Ki-moon also stated that “human activities are taking a terrible toll on the world’s oceans and seas,” which is even more apparent now than it was a year ago. The BP oil spill may have occured just of the coast of the United States, but it has global implications.
So it’s appropriate, then, that this year’s theme is “Oceans of Life.” With that in mind, Ki-moon, UN members and visiting professors met at the United Nations Headquarters to discuss just that.
Through its World Oceans Day website, The Ocean Project invites us to participate in World Oceans Day in a number of ways. The site urges use to change our perspective — “to think about what the ocean means to them and what it has to offer all of us with hopes of conserving it for present and the future generations.”
How many of us are, in light of the recent spill, becoming all too aware of the spill’s ill-effects? If you watch the news at all (or follow as many water-related people on Twitter as we do), you can’t help but be disturbed by the photos of oil covered birds, of fish gone belly-up in black water. We wince a little bit when we hear that this is possibly the country’s worst environmental disaster, or when we think of the many, many years it will take to recover from it.

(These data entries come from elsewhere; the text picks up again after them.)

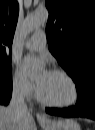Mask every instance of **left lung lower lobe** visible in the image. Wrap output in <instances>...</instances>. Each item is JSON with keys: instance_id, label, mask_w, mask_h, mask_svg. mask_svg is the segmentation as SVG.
I'll list each match as a JSON object with an SVG mask.
<instances>
[{"instance_id": "left-lung-lower-lobe-1", "label": "left lung lower lobe", "mask_w": 95, "mask_h": 130, "mask_svg": "<svg viewBox=\"0 0 95 130\" xmlns=\"http://www.w3.org/2000/svg\"><path fill=\"white\" fill-rule=\"evenodd\" d=\"M51 115L63 117H85L95 119V80L90 81L78 91V100L74 107L65 109L47 108Z\"/></svg>"}]
</instances>
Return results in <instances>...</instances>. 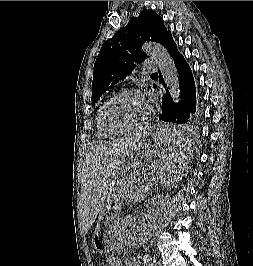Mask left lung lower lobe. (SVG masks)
<instances>
[{
  "label": "left lung lower lobe",
  "mask_w": 253,
  "mask_h": 266,
  "mask_svg": "<svg viewBox=\"0 0 253 266\" xmlns=\"http://www.w3.org/2000/svg\"><path fill=\"white\" fill-rule=\"evenodd\" d=\"M164 47L172 56L179 74L181 100L178 103H174L166 89V94L162 98L163 107L159 119L162 122L171 123V135L174 139H178L183 137L186 132V128L181 125L187 124L190 114H194L196 110L195 83L191 69L183 56L179 54L171 35L167 38ZM159 82L165 86L161 73ZM154 88H156L155 85Z\"/></svg>",
  "instance_id": "0a47b994"
}]
</instances>
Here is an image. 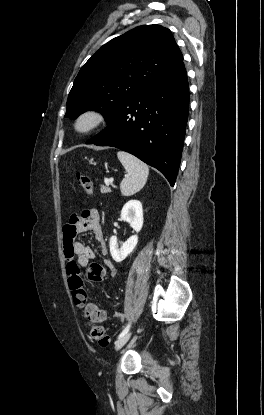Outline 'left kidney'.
Instances as JSON below:
<instances>
[{
	"instance_id": "left-kidney-1",
	"label": "left kidney",
	"mask_w": 264,
	"mask_h": 415,
	"mask_svg": "<svg viewBox=\"0 0 264 415\" xmlns=\"http://www.w3.org/2000/svg\"><path fill=\"white\" fill-rule=\"evenodd\" d=\"M121 219L130 224L136 231L140 232L143 226V208L139 200H129L121 210ZM138 243V236H131L126 242L121 243L119 248L116 236L110 238L109 246L110 253L116 262L123 261L136 247Z\"/></svg>"
}]
</instances>
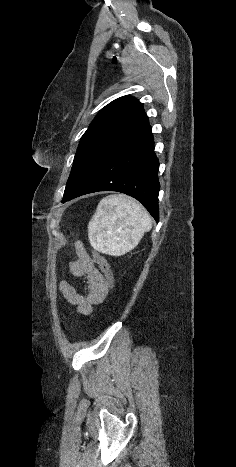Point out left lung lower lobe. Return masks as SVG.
Masks as SVG:
<instances>
[{
	"instance_id": "left-lung-lower-lobe-1",
	"label": "left lung lower lobe",
	"mask_w": 236,
	"mask_h": 467,
	"mask_svg": "<svg viewBox=\"0 0 236 467\" xmlns=\"http://www.w3.org/2000/svg\"><path fill=\"white\" fill-rule=\"evenodd\" d=\"M158 168L146 116L110 146L86 182L62 202L98 191L122 192L141 202L158 222Z\"/></svg>"
}]
</instances>
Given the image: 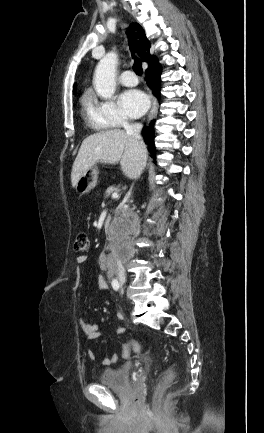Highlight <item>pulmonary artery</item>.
<instances>
[{"instance_id": "pulmonary-artery-1", "label": "pulmonary artery", "mask_w": 264, "mask_h": 433, "mask_svg": "<svg viewBox=\"0 0 264 433\" xmlns=\"http://www.w3.org/2000/svg\"><path fill=\"white\" fill-rule=\"evenodd\" d=\"M120 83L124 86L132 87L137 85L138 79L131 70H125L120 76Z\"/></svg>"}]
</instances>
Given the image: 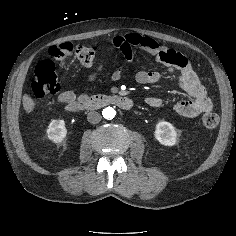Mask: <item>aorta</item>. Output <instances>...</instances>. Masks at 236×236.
Instances as JSON below:
<instances>
[{
	"instance_id": "762f6f07",
	"label": "aorta",
	"mask_w": 236,
	"mask_h": 236,
	"mask_svg": "<svg viewBox=\"0 0 236 236\" xmlns=\"http://www.w3.org/2000/svg\"><path fill=\"white\" fill-rule=\"evenodd\" d=\"M102 114H103V117L106 119H113L116 115V111L112 107H107L103 110Z\"/></svg>"
}]
</instances>
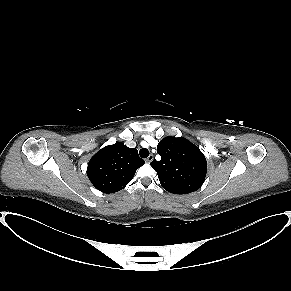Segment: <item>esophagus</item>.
<instances>
[{"mask_svg":"<svg viewBox=\"0 0 291 291\" xmlns=\"http://www.w3.org/2000/svg\"><path fill=\"white\" fill-rule=\"evenodd\" d=\"M153 159H154V156H153L152 154H150V155L145 159V161H146L147 163H151V162L153 161Z\"/></svg>","mask_w":291,"mask_h":291,"instance_id":"obj_1","label":"esophagus"}]
</instances>
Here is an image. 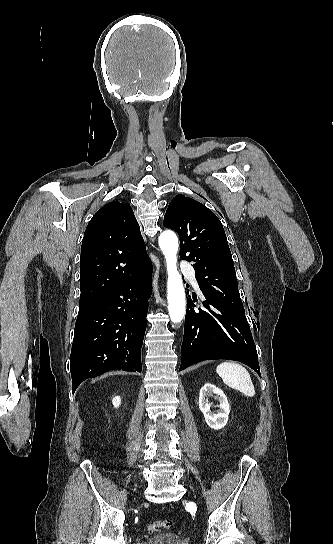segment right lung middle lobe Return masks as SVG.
I'll return each mask as SVG.
<instances>
[{
    "label": "right lung middle lobe",
    "instance_id": "right-lung-middle-lobe-1",
    "mask_svg": "<svg viewBox=\"0 0 333 544\" xmlns=\"http://www.w3.org/2000/svg\"><path fill=\"white\" fill-rule=\"evenodd\" d=\"M99 300H90V301H79V310L91 307L95 303H97Z\"/></svg>",
    "mask_w": 333,
    "mask_h": 544
}]
</instances>
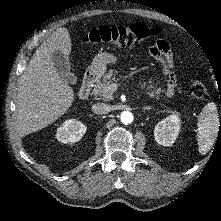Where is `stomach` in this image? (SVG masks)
I'll return each instance as SVG.
<instances>
[{
	"label": "stomach",
	"mask_w": 221,
	"mask_h": 221,
	"mask_svg": "<svg viewBox=\"0 0 221 221\" xmlns=\"http://www.w3.org/2000/svg\"><path fill=\"white\" fill-rule=\"evenodd\" d=\"M116 60V57L110 53H99L88 67V71L90 74L100 77L106 72L107 64H114Z\"/></svg>",
	"instance_id": "obj_1"
}]
</instances>
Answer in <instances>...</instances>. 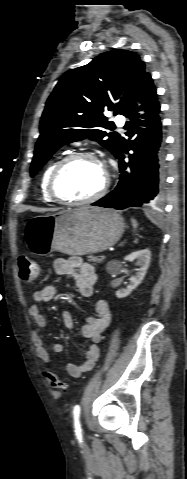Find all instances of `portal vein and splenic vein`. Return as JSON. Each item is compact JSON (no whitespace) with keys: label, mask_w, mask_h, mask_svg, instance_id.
Listing matches in <instances>:
<instances>
[{"label":"portal vein and splenic vein","mask_w":187,"mask_h":479,"mask_svg":"<svg viewBox=\"0 0 187 479\" xmlns=\"http://www.w3.org/2000/svg\"><path fill=\"white\" fill-rule=\"evenodd\" d=\"M101 258H102V259H105V256H102Z\"/></svg>","instance_id":"portal-vein-and-splenic-vein-1"}]
</instances>
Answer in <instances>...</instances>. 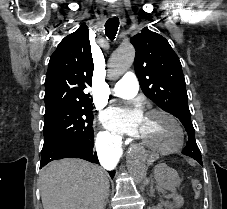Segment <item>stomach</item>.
<instances>
[{
    "mask_svg": "<svg viewBox=\"0 0 227 209\" xmlns=\"http://www.w3.org/2000/svg\"><path fill=\"white\" fill-rule=\"evenodd\" d=\"M154 177L159 187L175 192L179 185V175L176 170L166 164H159L154 169ZM183 204V198L176 195L174 198V206L180 207Z\"/></svg>",
    "mask_w": 227,
    "mask_h": 209,
    "instance_id": "stomach-1",
    "label": "stomach"
}]
</instances>
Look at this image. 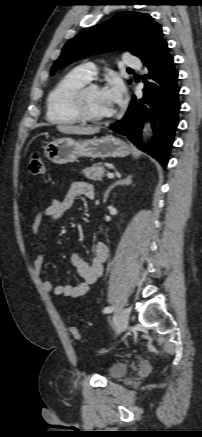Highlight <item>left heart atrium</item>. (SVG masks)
<instances>
[{"mask_svg":"<svg viewBox=\"0 0 202 437\" xmlns=\"http://www.w3.org/2000/svg\"><path fill=\"white\" fill-rule=\"evenodd\" d=\"M104 92L114 107L119 106L125 96V87L120 80L113 79L104 88Z\"/></svg>","mask_w":202,"mask_h":437,"instance_id":"left-heart-atrium-1","label":"left heart atrium"}]
</instances>
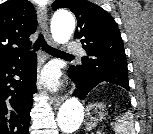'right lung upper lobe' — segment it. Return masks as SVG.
I'll return each instance as SVG.
<instances>
[{
  "instance_id": "cb5924a9",
  "label": "right lung upper lobe",
  "mask_w": 153,
  "mask_h": 134,
  "mask_svg": "<svg viewBox=\"0 0 153 134\" xmlns=\"http://www.w3.org/2000/svg\"><path fill=\"white\" fill-rule=\"evenodd\" d=\"M36 27V12L28 0L0 4V64L29 53V36Z\"/></svg>"
}]
</instances>
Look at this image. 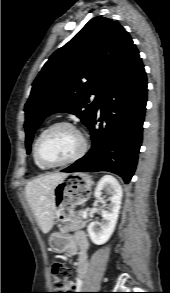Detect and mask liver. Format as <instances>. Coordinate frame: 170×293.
<instances>
[{"label":"liver","instance_id":"liver-1","mask_svg":"<svg viewBox=\"0 0 170 293\" xmlns=\"http://www.w3.org/2000/svg\"><path fill=\"white\" fill-rule=\"evenodd\" d=\"M66 173H49L28 182L25 187L27 201L43 233H48L54 224V189Z\"/></svg>","mask_w":170,"mask_h":293}]
</instances>
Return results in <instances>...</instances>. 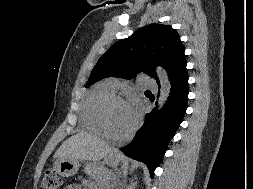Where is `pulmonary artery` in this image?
<instances>
[{
	"mask_svg": "<svg viewBox=\"0 0 253 189\" xmlns=\"http://www.w3.org/2000/svg\"><path fill=\"white\" fill-rule=\"evenodd\" d=\"M142 83L144 84V86L148 87V88H155L156 87V82L154 79L148 77V76H143L142 77ZM107 84L110 86V88L112 90H116L119 86V81L116 79H111L107 82Z\"/></svg>",
	"mask_w": 253,
	"mask_h": 189,
	"instance_id": "1",
	"label": "pulmonary artery"
}]
</instances>
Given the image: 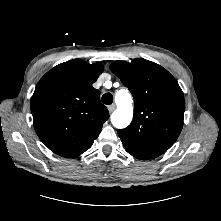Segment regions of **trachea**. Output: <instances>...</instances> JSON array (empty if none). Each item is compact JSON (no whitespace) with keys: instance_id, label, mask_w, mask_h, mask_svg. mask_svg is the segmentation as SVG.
<instances>
[{"instance_id":"1","label":"trachea","mask_w":221,"mask_h":221,"mask_svg":"<svg viewBox=\"0 0 221 221\" xmlns=\"http://www.w3.org/2000/svg\"><path fill=\"white\" fill-rule=\"evenodd\" d=\"M102 102L106 105H110L113 102V95L111 93H105L102 96Z\"/></svg>"}]
</instances>
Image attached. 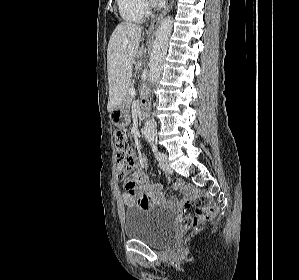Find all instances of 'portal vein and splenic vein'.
I'll return each mask as SVG.
<instances>
[{
  "label": "portal vein and splenic vein",
  "instance_id": "1",
  "mask_svg": "<svg viewBox=\"0 0 299 280\" xmlns=\"http://www.w3.org/2000/svg\"><path fill=\"white\" fill-rule=\"evenodd\" d=\"M129 94H130V95H135V94H136V91H135V88H134V87H131V88L129 89Z\"/></svg>",
  "mask_w": 299,
  "mask_h": 280
}]
</instances>
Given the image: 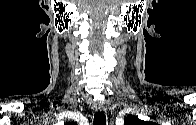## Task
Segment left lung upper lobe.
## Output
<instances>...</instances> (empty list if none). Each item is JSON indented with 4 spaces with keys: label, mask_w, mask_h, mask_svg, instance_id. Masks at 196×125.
Segmentation results:
<instances>
[{
    "label": "left lung upper lobe",
    "mask_w": 196,
    "mask_h": 125,
    "mask_svg": "<svg viewBox=\"0 0 196 125\" xmlns=\"http://www.w3.org/2000/svg\"><path fill=\"white\" fill-rule=\"evenodd\" d=\"M143 124H145V121L138 119V117L136 116H129L125 120V125H143Z\"/></svg>",
    "instance_id": "obj_1"
}]
</instances>
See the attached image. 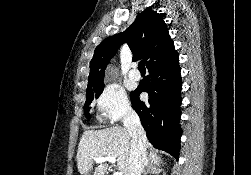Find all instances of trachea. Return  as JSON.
<instances>
[{"instance_id":"obj_1","label":"trachea","mask_w":251,"mask_h":175,"mask_svg":"<svg viewBox=\"0 0 251 175\" xmlns=\"http://www.w3.org/2000/svg\"><path fill=\"white\" fill-rule=\"evenodd\" d=\"M138 69L140 70V71H145L146 69H145V65H144V60H141L140 62H139V64H138Z\"/></svg>"}]
</instances>
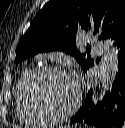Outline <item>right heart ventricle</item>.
<instances>
[{
    "instance_id": "obj_1",
    "label": "right heart ventricle",
    "mask_w": 125,
    "mask_h": 128,
    "mask_svg": "<svg viewBox=\"0 0 125 128\" xmlns=\"http://www.w3.org/2000/svg\"><path fill=\"white\" fill-rule=\"evenodd\" d=\"M33 69H26L20 76L16 85V115L20 121L29 125L42 124L45 121L38 118L30 108L26 94L25 86L28 78L33 73Z\"/></svg>"
}]
</instances>
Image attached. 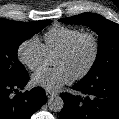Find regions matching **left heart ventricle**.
<instances>
[{"mask_svg": "<svg viewBox=\"0 0 119 119\" xmlns=\"http://www.w3.org/2000/svg\"><path fill=\"white\" fill-rule=\"evenodd\" d=\"M92 50V42L88 38H83L70 54L56 56L54 65L57 67H65L75 76L88 64L92 56Z\"/></svg>", "mask_w": 119, "mask_h": 119, "instance_id": "obj_1", "label": "left heart ventricle"}]
</instances>
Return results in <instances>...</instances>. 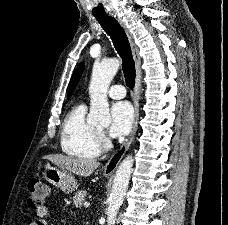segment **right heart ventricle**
I'll use <instances>...</instances> for the list:
<instances>
[{
	"instance_id": "1",
	"label": "right heart ventricle",
	"mask_w": 228,
	"mask_h": 225,
	"mask_svg": "<svg viewBox=\"0 0 228 225\" xmlns=\"http://www.w3.org/2000/svg\"><path fill=\"white\" fill-rule=\"evenodd\" d=\"M86 107L79 103L67 113L61 132L60 147L65 155L96 158L101 153L100 134L86 117Z\"/></svg>"
}]
</instances>
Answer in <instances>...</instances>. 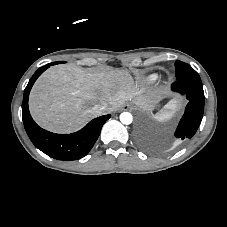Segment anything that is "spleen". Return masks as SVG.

I would never suggest that the BP oil spill was a good thing. But if there is anything we can take away from it, it is that this tragedy has turned a nation’s eyes upon a resource that it might often take for granted.
Remember World Oceans Day 2009? Me either.
It’s a shame it took a disaster of this magnitude for many of us to realize the importance of the world’s oceans, but if we are to learn anything from it, we have to remember the theme not only of this World Oceans Day — “Oceans of Life,” but also of last year’s — “Our oceans, our responsibility.”
Because you can’t have one without the other.